TASK GOAL: Please write out the complete listing that follows, exactly as it reads.

···

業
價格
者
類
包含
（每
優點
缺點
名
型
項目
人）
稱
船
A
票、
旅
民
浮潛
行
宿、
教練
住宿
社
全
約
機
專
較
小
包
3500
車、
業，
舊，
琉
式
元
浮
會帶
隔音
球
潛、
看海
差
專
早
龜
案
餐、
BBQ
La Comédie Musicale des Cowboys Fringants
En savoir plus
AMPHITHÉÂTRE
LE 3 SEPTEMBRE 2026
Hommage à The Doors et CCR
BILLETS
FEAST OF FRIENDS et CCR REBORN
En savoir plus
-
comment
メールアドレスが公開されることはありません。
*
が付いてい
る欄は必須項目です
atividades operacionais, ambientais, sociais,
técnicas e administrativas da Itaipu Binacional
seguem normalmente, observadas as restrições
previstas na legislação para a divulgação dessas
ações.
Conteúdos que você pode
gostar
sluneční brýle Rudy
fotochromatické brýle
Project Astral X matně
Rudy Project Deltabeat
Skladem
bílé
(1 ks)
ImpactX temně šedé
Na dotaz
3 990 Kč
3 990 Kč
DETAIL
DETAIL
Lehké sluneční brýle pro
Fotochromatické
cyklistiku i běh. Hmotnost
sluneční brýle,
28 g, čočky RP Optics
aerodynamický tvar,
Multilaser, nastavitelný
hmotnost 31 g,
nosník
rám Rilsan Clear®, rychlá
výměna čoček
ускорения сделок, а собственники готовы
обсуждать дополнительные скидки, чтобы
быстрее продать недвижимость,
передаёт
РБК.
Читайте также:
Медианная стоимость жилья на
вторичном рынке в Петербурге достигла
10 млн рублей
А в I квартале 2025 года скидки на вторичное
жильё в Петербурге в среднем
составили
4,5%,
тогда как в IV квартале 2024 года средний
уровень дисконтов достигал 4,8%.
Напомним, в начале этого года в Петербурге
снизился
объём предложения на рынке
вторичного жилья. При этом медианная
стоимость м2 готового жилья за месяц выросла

···

OUTPUT OF THE EXERCISE:
業
價格
者
類
包含
（每
優點
缺點
名
型
項目
人）
稱
船
A
票、
旅
民
浮潛
行
宿、
教練
住宿
社
全
約
機
專
較
小
包
3500
車、
業，
舊，
琉
式
元
浮
會帶
隔音
球
潛、
看海
差
專
早
龜
案
餐、
BBQ
La Comédie Musicale des Cowboys Fringants
En savoir plus
AMPHITHÉÂTRE
LE 3 SEPTEMBRE 2026
Hommage à The Doors et CCR
BILLETS
FEAST OF FRIENDS et CCR REBORN
En savoir plus
-
comment
メールアドレスが公開されることはありません。
*
が付いてい
る欄は必須項目です
atividades operacionais, ambientais, sociais,
técnicas e administrativas da Itaipu Binacional
seguem normalmente, observadas as restrições
previstas na legislação para a divulgação dessas
ações.
Conteúdos que você pode
gostar
sluneční brýle Rudy
fotochromatické brýle
Project Astral X matně
Rudy Project Deltabeat
Skladem
bílé
(1 ks)
ImpactX temně šedé
Na dotaz
3 990 Kč
3 990 Kč
DETAIL
DETAIL
Lehké sluneční brýle pro
Fotochromatické
cyklistiku i běh. Hmotnost
sluneční brýle,
28 g, čočky RP Optics
aerodynamický tvar,
Multilaser, nastavitelný
hmotnost 31 g,
nosník
rám Rilsan Clear®, rychlá
výměna čoček
ускорения сделок, а собственники готовы
обсуждать дополнительные скидки, чтобы
быстрее продать недвижимость,
передаёт
РБК.
Читайте также:
Медианная стоимость жилья на
вторичном рынке в Петербурге достигла
10 млн рублей
А в I квартале 2025 года скидки на вторичное
жильё в Петербурге в среднем
составили
4,5%,
тогда как в IV квартале 2024 года средний
уровень дисконтов достигал 4,8%.
Напомним, в начале этого года в Петербурге
снизился
объём предложения на рынке
вторичного жилья. При этом медианная
стоимость м2 готового жилья за месяц выросла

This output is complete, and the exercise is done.